The spy chief of Ukraine, Illia Vitiukexplained this Thursday, 4, that Russian hackers infiltrated into the Ukrainian telecommunications giant's systems for months Kievstar since May last year. According to the Portal news agency, the breach would have been responsible for the disruption of services that the company provided to 24 million users in the country from December 12 to 19.
“This attack is a big message, a big warning, not only for Ukraine but for the entire Western world to understand that no one is truly untouchable,” Vitiuk warned, adding that the operator has invested heavily in cybersecurity .
The spy chief claimed that the Russian group wiped out “almost everything” under the company's control, in the first attack in the country's history that completely destroyed “the core of a telecom operator.” Although there is only evidence of last May's invasion, Vitiuk believes that the criminals tried to take control of Kyivstar before March 2023.

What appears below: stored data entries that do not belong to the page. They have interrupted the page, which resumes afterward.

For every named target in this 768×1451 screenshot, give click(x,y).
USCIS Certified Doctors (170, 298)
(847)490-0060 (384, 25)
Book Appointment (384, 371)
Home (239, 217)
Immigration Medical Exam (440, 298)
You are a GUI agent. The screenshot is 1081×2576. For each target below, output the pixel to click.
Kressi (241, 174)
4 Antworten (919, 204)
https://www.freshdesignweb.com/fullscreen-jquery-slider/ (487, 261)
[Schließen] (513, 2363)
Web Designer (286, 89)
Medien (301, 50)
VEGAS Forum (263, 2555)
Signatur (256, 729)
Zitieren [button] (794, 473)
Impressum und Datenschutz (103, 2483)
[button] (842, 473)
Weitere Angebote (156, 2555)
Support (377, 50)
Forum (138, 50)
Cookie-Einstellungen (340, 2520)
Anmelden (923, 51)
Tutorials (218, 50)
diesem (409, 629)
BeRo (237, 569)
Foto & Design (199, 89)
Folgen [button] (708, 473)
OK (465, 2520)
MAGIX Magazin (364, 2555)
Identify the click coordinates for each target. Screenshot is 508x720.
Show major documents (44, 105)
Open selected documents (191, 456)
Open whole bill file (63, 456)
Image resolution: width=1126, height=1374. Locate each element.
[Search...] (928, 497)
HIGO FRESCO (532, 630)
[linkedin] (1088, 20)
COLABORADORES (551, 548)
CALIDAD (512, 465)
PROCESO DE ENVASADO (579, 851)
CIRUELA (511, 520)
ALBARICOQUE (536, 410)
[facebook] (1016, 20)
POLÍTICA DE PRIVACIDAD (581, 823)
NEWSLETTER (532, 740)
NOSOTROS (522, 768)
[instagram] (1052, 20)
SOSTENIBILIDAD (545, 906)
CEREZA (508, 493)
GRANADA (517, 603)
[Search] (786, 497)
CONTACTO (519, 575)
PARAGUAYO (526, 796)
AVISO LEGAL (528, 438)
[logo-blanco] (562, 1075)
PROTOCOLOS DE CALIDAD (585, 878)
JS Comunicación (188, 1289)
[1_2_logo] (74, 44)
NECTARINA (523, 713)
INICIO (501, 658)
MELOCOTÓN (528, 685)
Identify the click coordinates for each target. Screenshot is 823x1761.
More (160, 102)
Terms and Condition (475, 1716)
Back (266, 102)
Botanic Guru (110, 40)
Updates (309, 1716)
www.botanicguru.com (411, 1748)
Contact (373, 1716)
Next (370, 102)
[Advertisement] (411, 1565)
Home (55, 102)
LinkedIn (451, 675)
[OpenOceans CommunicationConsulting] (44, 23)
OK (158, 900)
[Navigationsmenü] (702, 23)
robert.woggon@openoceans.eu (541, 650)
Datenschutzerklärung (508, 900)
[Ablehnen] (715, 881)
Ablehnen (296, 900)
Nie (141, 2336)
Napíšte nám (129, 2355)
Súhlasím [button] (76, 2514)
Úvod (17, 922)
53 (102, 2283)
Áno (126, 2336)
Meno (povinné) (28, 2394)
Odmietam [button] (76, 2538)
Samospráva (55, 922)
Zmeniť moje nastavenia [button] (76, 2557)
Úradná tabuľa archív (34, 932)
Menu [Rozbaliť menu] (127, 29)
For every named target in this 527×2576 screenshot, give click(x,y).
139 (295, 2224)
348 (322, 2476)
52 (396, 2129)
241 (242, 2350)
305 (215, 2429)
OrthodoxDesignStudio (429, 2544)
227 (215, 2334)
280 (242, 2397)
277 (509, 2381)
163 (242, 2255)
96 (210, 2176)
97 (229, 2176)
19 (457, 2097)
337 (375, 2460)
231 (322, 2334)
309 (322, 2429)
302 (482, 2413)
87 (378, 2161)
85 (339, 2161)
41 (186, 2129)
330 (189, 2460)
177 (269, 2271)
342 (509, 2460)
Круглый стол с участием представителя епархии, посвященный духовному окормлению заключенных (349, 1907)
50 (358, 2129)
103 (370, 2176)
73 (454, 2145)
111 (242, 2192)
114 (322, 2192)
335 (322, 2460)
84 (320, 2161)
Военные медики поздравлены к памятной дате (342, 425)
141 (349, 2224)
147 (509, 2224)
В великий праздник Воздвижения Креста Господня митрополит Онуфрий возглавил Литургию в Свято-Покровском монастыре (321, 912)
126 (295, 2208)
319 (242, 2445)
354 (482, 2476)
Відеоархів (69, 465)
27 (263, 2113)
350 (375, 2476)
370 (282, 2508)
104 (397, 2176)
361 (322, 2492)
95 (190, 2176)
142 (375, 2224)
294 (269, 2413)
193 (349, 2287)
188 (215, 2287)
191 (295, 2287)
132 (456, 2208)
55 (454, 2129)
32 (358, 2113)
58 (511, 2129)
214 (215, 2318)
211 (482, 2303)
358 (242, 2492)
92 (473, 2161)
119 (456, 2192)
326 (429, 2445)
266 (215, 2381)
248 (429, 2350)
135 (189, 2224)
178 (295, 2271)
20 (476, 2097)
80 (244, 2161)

According to him, the Security Service of Ukraine (SBU) assumed that hackers would have been able to steal personal data, locate phones, intercept SMS messages and possibly infiltrate Telegram accounts. Vitiuk said Ukrainian intelligence helped Kyivstar restore its systems within days and fend off new cyberattacks.
Continued after advertisement
+ Russia and Ukraine carry out the largest prisoner exchange since the start of the war
Threat concerns
Kyivstar is the country's largest telecommunications operator and the only one providing services to 1.1 million Ukrainians. In view of the Russian threat, fear overwhelmed customers and led to long queues when exchanging cell phone SIM cards. In addition to accessing users' private data, the group also blocked companyprovided ATMs with internet connectivity and prevented air raid sirens from operating in some regions.
Despite widespread fears, Vitiuk assured Portal that Ukrainian forces, which have been at war with Russia since February 2022, were not affected by the attack because they were working with “different algorithms and protocols.”
Continued after advertisement
+ Russia again accuses Kiev of attacking its territory with missiles and drones
History of Invasions
The massive destruction of Kyivstar's cyber infrastructure made it difficult to advance the investigation, but the spy chief said he was “almost certain” the intrusion was the work of Sandworm, a cyber warfare unit of Russian military intelligence associated with other attacks related to Ukrainian systems. . He assumes that the Solntsepyok team, which claimed responsibility for the crime, is connected to the unit.
Vitiuk also revealed that Sandworm also hacked a second local operator, without providing further details. However, the breakin was immediately contained by SBU agents who were inside the Russian systems.
Continued after advertisement
To date, the SBU has thwarted more than 4,500 attacks on Ukrainian government infrastructure and facilities in the last twelve months.